Eu e os mais de 12 mil genuínos alvinegros que compareceram ao mais moderno do Brasil esperávamos uma batalha campal de 90 minutos. E foi. Êta time enjoado esse do Barueri! E olha que eles não recebem há dois meses. Começamos dando a impressão de que mataríamos logo o jogo, com LF arriscando de fora da área duas vezes antes dos 5’ de jogo. Mas logo o Barueri mostrou que é organizado e sabe o que faz em campo. Equilibraram e exigiram duas difíceis defesas de Castillo. Juninho não era incisivo nos chutes de longa distância, mas coube a ele o cruzamento na cabeça de Batista, que testou firme. Renê deu rebote e André Lima mostrou o faro de artilheiro: 1x0 Fogão.

Faltavam 9 minutos para o fim da etapa inicial. E o Barueri achou o seu gol aos 44’. Fernandinho brincou com Guerreiro e rolou para Marcio Careca fuzilar Castillo. 1x1. A velha pulguinha se instala em nossas orelhas: outro gol no final é dose! Mas pelo menos não era no fim do jogo, e sim de uma etapa. Prenúncio então de boa sorte? O tempo final nos diria.

Voltamos apáticos e Ney logo sacou Renato e batista e veio de Reinaldo e Jônatas. Ele improvisou Simões na esquerda, e foi um fiasco. Vaiado, Simões não rendia e a galera não o poupava. Foi a senha para o Barueri dominar o Bota, e não fosse a má pontaria dos atacantes eles liquidavam o jogo. Um chute de Juninho, outro de LF e uma conclusão perigosa de André Lima foram nossos principais momentos no 2º tempo. Muito pouco para quem jogava em casa e queria fazer valer o fator campo. Mas futebol é simples. É bola na rede. E ganha quem põe a bola do lado de dentro do véu da noiva mais vezes. E o destino queria nos presentear. Os Deuses começaram a se redimir com o Fogão. Vai continuar sendo sofrido? Evidente que sim, afinal isso é Botafogo. Mas gol da vitória aos 46’ é tudo. É um júbilo intenso e até agora não saiu da minha memória. Um lance de lucidez de Jônatas e Reinaldo. Bola para o matador André Lima na entrada da área.
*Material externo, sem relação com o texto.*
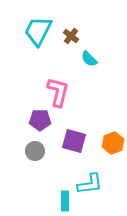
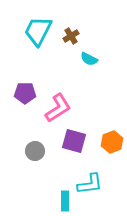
brown cross: rotated 21 degrees clockwise
cyan semicircle: rotated 18 degrees counterclockwise
pink L-shape: moved 16 px down; rotated 44 degrees clockwise
purple pentagon: moved 15 px left, 27 px up
orange hexagon: moved 1 px left, 1 px up
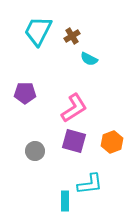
brown cross: moved 1 px right
pink L-shape: moved 16 px right
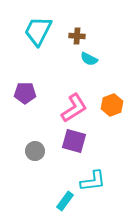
brown cross: moved 5 px right; rotated 35 degrees clockwise
orange hexagon: moved 37 px up
cyan L-shape: moved 3 px right, 3 px up
cyan rectangle: rotated 36 degrees clockwise
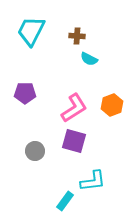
cyan trapezoid: moved 7 px left
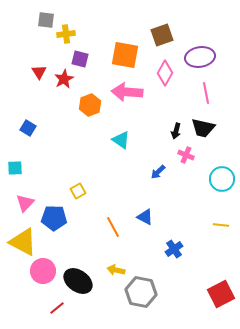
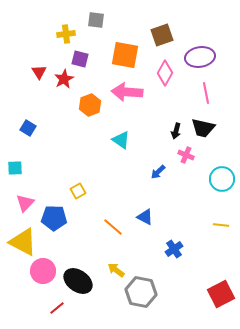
gray square: moved 50 px right
orange line: rotated 20 degrees counterclockwise
yellow arrow: rotated 24 degrees clockwise
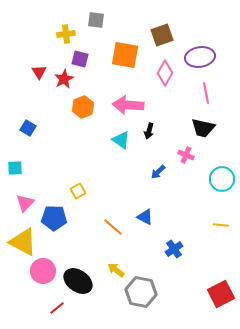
pink arrow: moved 1 px right, 13 px down
orange hexagon: moved 7 px left, 2 px down
black arrow: moved 27 px left
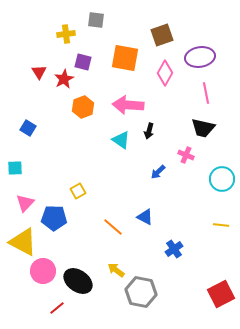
orange square: moved 3 px down
purple square: moved 3 px right, 3 px down
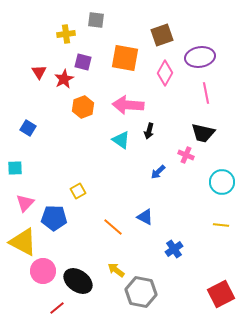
black trapezoid: moved 5 px down
cyan circle: moved 3 px down
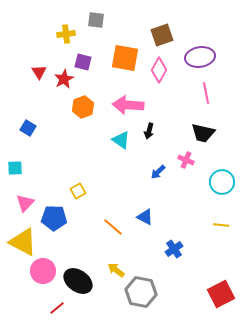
pink diamond: moved 6 px left, 3 px up
pink cross: moved 5 px down
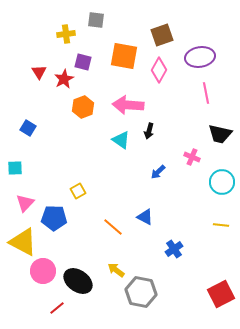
orange square: moved 1 px left, 2 px up
black trapezoid: moved 17 px right, 1 px down
pink cross: moved 6 px right, 3 px up
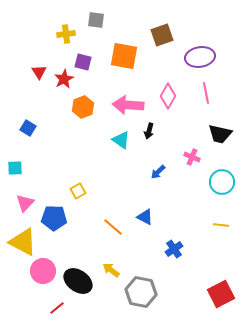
pink diamond: moved 9 px right, 26 px down
yellow arrow: moved 5 px left
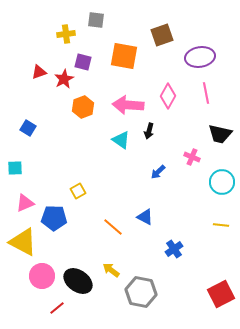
red triangle: rotated 42 degrees clockwise
pink triangle: rotated 24 degrees clockwise
pink circle: moved 1 px left, 5 px down
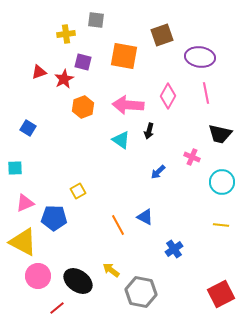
purple ellipse: rotated 16 degrees clockwise
orange line: moved 5 px right, 2 px up; rotated 20 degrees clockwise
pink circle: moved 4 px left
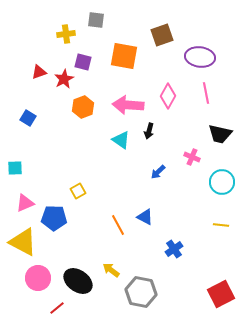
blue square: moved 10 px up
pink circle: moved 2 px down
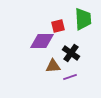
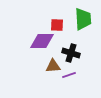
red square: moved 1 px left, 1 px up; rotated 16 degrees clockwise
black cross: rotated 18 degrees counterclockwise
purple line: moved 1 px left, 2 px up
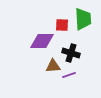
red square: moved 5 px right
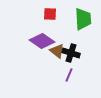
red square: moved 12 px left, 11 px up
purple diamond: rotated 35 degrees clockwise
brown triangle: moved 4 px right, 15 px up; rotated 42 degrees clockwise
purple line: rotated 48 degrees counterclockwise
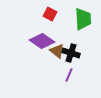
red square: rotated 24 degrees clockwise
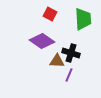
brown triangle: moved 10 px down; rotated 35 degrees counterclockwise
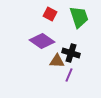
green trapezoid: moved 4 px left, 2 px up; rotated 15 degrees counterclockwise
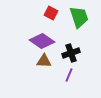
red square: moved 1 px right, 1 px up
black cross: rotated 36 degrees counterclockwise
brown triangle: moved 13 px left
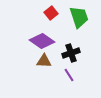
red square: rotated 24 degrees clockwise
purple line: rotated 56 degrees counterclockwise
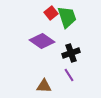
green trapezoid: moved 12 px left
brown triangle: moved 25 px down
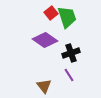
purple diamond: moved 3 px right, 1 px up
brown triangle: rotated 49 degrees clockwise
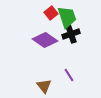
black cross: moved 19 px up
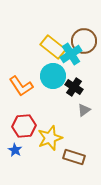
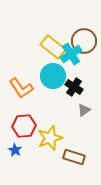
orange L-shape: moved 2 px down
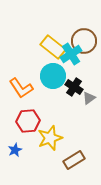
gray triangle: moved 5 px right, 12 px up
red hexagon: moved 4 px right, 5 px up
blue star: rotated 16 degrees clockwise
brown rectangle: moved 3 px down; rotated 50 degrees counterclockwise
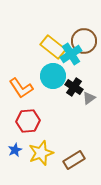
yellow star: moved 9 px left, 15 px down
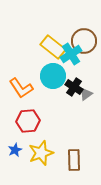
gray triangle: moved 3 px left, 4 px up
brown rectangle: rotated 60 degrees counterclockwise
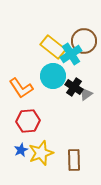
blue star: moved 6 px right
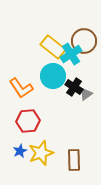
blue star: moved 1 px left, 1 px down
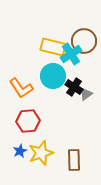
yellow rectangle: rotated 25 degrees counterclockwise
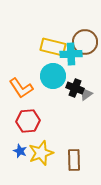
brown circle: moved 1 px right, 1 px down
cyan cross: rotated 30 degrees clockwise
black cross: moved 1 px right, 1 px down; rotated 12 degrees counterclockwise
blue star: rotated 24 degrees counterclockwise
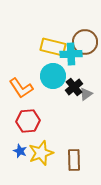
black cross: moved 1 px left, 1 px up; rotated 30 degrees clockwise
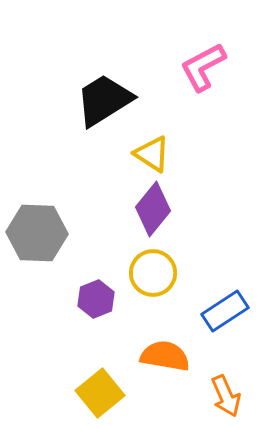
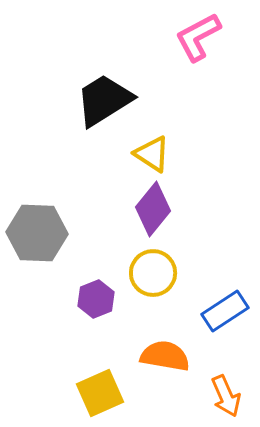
pink L-shape: moved 5 px left, 30 px up
yellow square: rotated 15 degrees clockwise
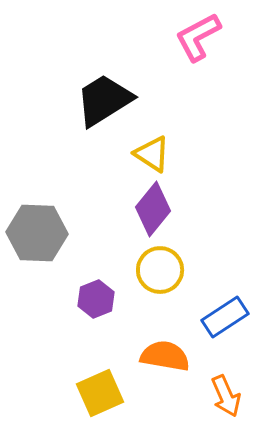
yellow circle: moved 7 px right, 3 px up
blue rectangle: moved 6 px down
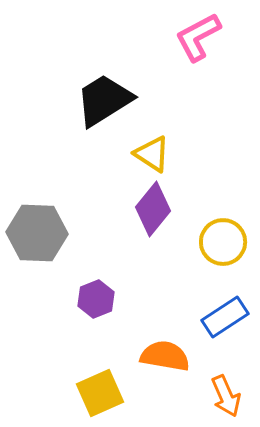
yellow circle: moved 63 px right, 28 px up
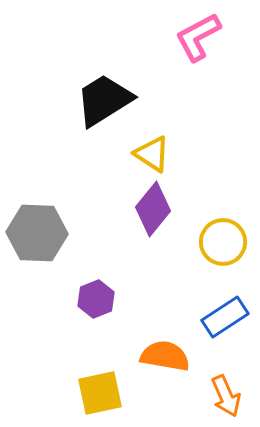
yellow square: rotated 12 degrees clockwise
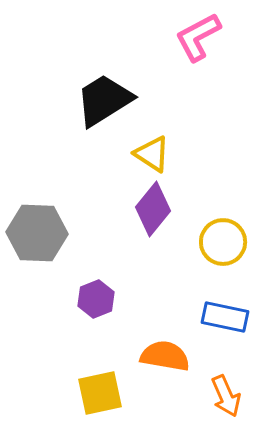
blue rectangle: rotated 45 degrees clockwise
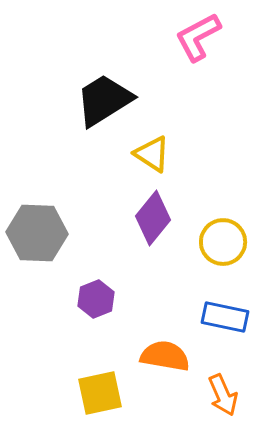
purple diamond: moved 9 px down
orange arrow: moved 3 px left, 1 px up
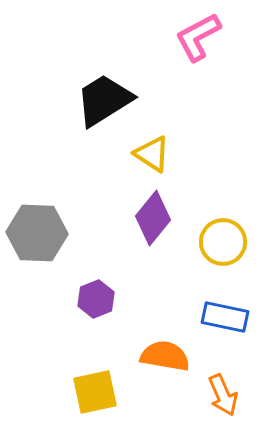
yellow square: moved 5 px left, 1 px up
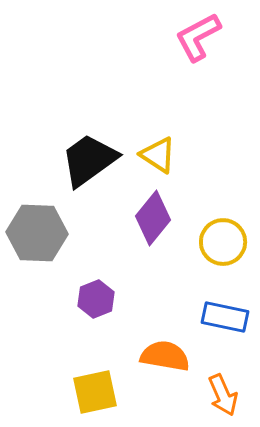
black trapezoid: moved 15 px left, 60 px down; rotated 4 degrees counterclockwise
yellow triangle: moved 6 px right, 1 px down
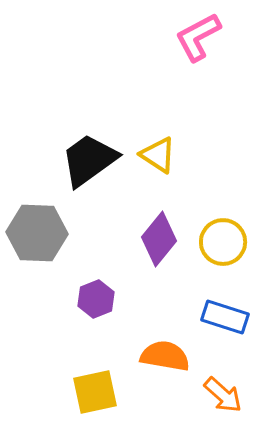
purple diamond: moved 6 px right, 21 px down
blue rectangle: rotated 6 degrees clockwise
orange arrow: rotated 24 degrees counterclockwise
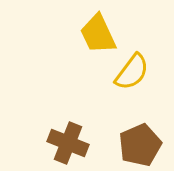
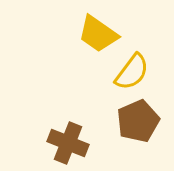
yellow trapezoid: rotated 30 degrees counterclockwise
brown pentagon: moved 2 px left, 24 px up
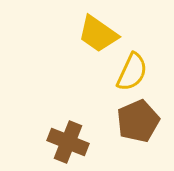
yellow semicircle: rotated 12 degrees counterclockwise
brown cross: moved 1 px up
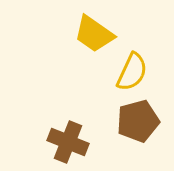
yellow trapezoid: moved 4 px left
brown pentagon: rotated 9 degrees clockwise
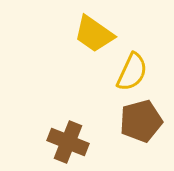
brown pentagon: moved 3 px right
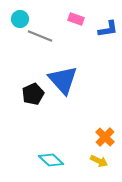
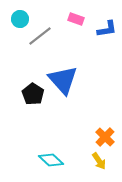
blue L-shape: moved 1 px left
gray line: rotated 60 degrees counterclockwise
black pentagon: rotated 15 degrees counterclockwise
yellow arrow: rotated 30 degrees clockwise
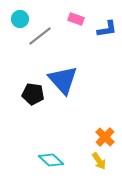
black pentagon: rotated 25 degrees counterclockwise
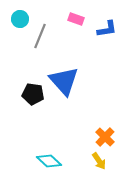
gray line: rotated 30 degrees counterclockwise
blue triangle: moved 1 px right, 1 px down
cyan diamond: moved 2 px left, 1 px down
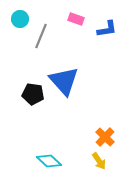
gray line: moved 1 px right
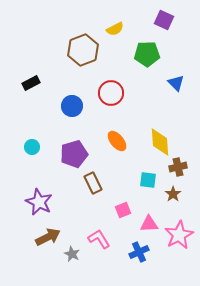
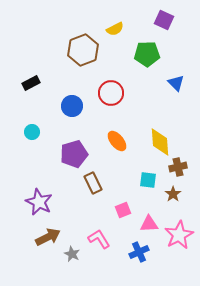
cyan circle: moved 15 px up
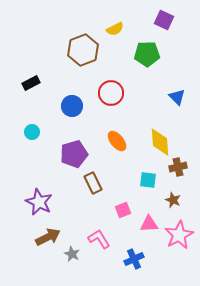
blue triangle: moved 1 px right, 14 px down
brown star: moved 6 px down; rotated 14 degrees counterclockwise
blue cross: moved 5 px left, 7 px down
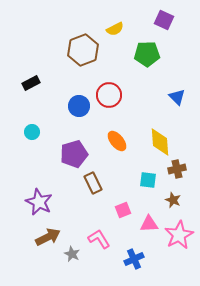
red circle: moved 2 px left, 2 px down
blue circle: moved 7 px right
brown cross: moved 1 px left, 2 px down
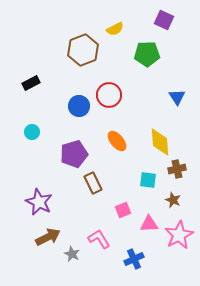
blue triangle: rotated 12 degrees clockwise
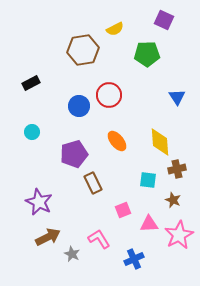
brown hexagon: rotated 12 degrees clockwise
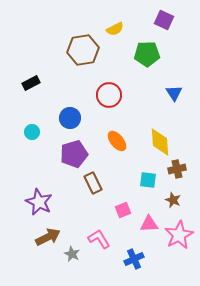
blue triangle: moved 3 px left, 4 px up
blue circle: moved 9 px left, 12 px down
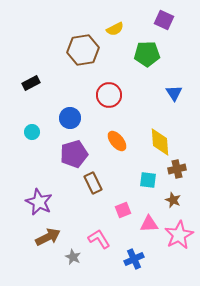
gray star: moved 1 px right, 3 px down
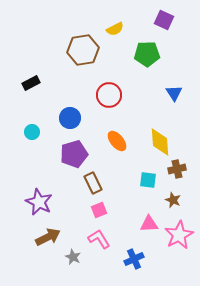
pink square: moved 24 px left
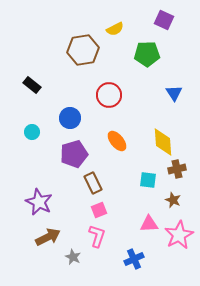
black rectangle: moved 1 px right, 2 px down; rotated 66 degrees clockwise
yellow diamond: moved 3 px right
pink L-shape: moved 2 px left, 3 px up; rotated 50 degrees clockwise
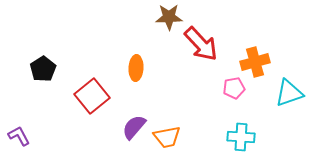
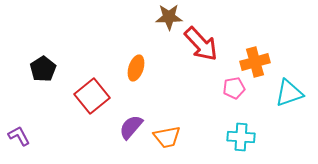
orange ellipse: rotated 15 degrees clockwise
purple semicircle: moved 3 px left
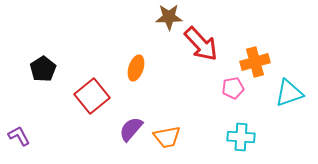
pink pentagon: moved 1 px left
purple semicircle: moved 2 px down
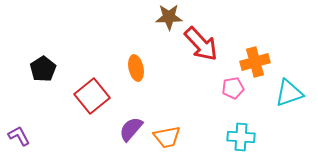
orange ellipse: rotated 30 degrees counterclockwise
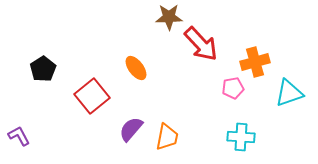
orange ellipse: rotated 25 degrees counterclockwise
orange trapezoid: rotated 68 degrees counterclockwise
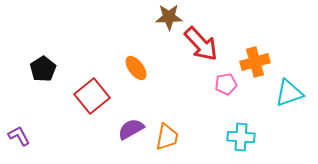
pink pentagon: moved 7 px left, 4 px up
purple semicircle: rotated 20 degrees clockwise
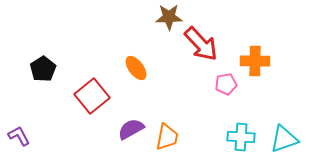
orange cross: moved 1 px up; rotated 16 degrees clockwise
cyan triangle: moved 5 px left, 46 px down
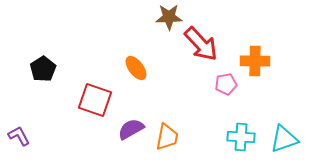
red square: moved 3 px right, 4 px down; rotated 32 degrees counterclockwise
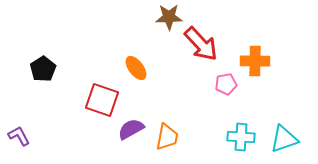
red square: moved 7 px right
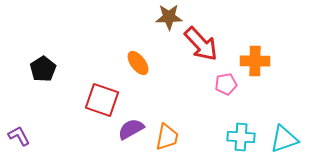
orange ellipse: moved 2 px right, 5 px up
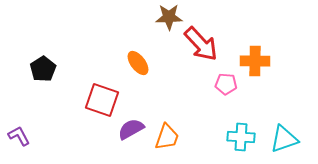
pink pentagon: rotated 15 degrees clockwise
orange trapezoid: rotated 8 degrees clockwise
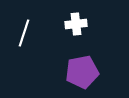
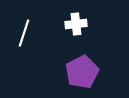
purple pentagon: rotated 16 degrees counterclockwise
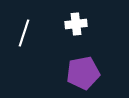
purple pentagon: moved 1 px right, 1 px down; rotated 16 degrees clockwise
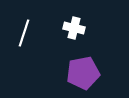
white cross: moved 2 px left, 4 px down; rotated 20 degrees clockwise
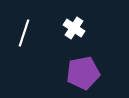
white cross: rotated 20 degrees clockwise
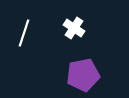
purple pentagon: moved 2 px down
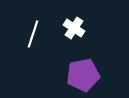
white line: moved 9 px right, 1 px down
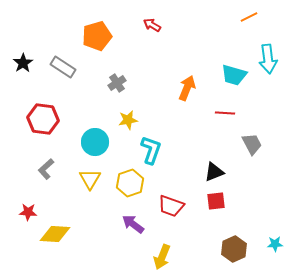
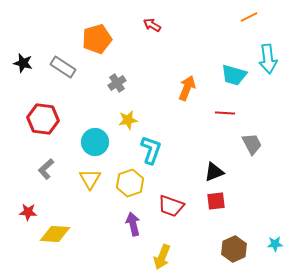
orange pentagon: moved 3 px down
black star: rotated 24 degrees counterclockwise
purple arrow: rotated 40 degrees clockwise
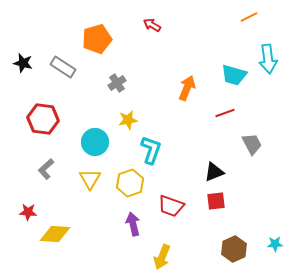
red line: rotated 24 degrees counterclockwise
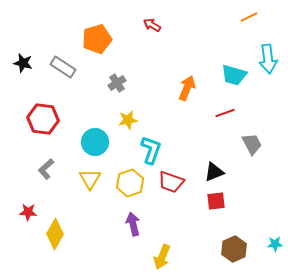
red trapezoid: moved 24 px up
yellow diamond: rotated 64 degrees counterclockwise
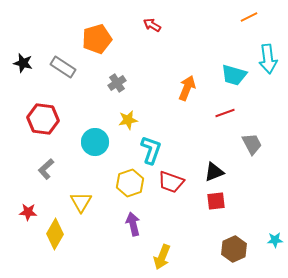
yellow triangle: moved 9 px left, 23 px down
cyan star: moved 4 px up
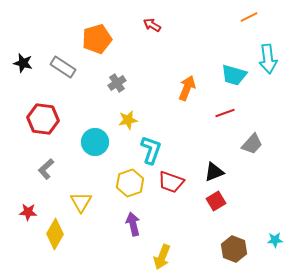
gray trapezoid: rotated 70 degrees clockwise
red square: rotated 24 degrees counterclockwise
brown hexagon: rotated 15 degrees counterclockwise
Ele domina e bate seco, rasteiro, no canto direito de Renê. 2x1 Fogão e uma emoção indescritível toma conta do estádio e da massa alvinegra em todo o Brasil. Abraços incontidos e olhos marejados. Foi apenas uma vitória, que não nos levou para a zona da Libertadores, não nos livrou do G4 maldito, mas foi uma vitória do destino, da sorte, e que esperamos representar a virada alvinegra no Brasileiro.

O amigo Luiz me ligou na hora do gol da vitória. Mal conseguia ouvi-lo e só perguntava quanto tempo faltava. E ele dizia: “40 segundos.” Isso tudo?!? Era o drama dos minutos finais. Felizmente a bola não rondou nossa meta nesses segundos desesperadores, para alívio dos corações saltitantes de todos nós.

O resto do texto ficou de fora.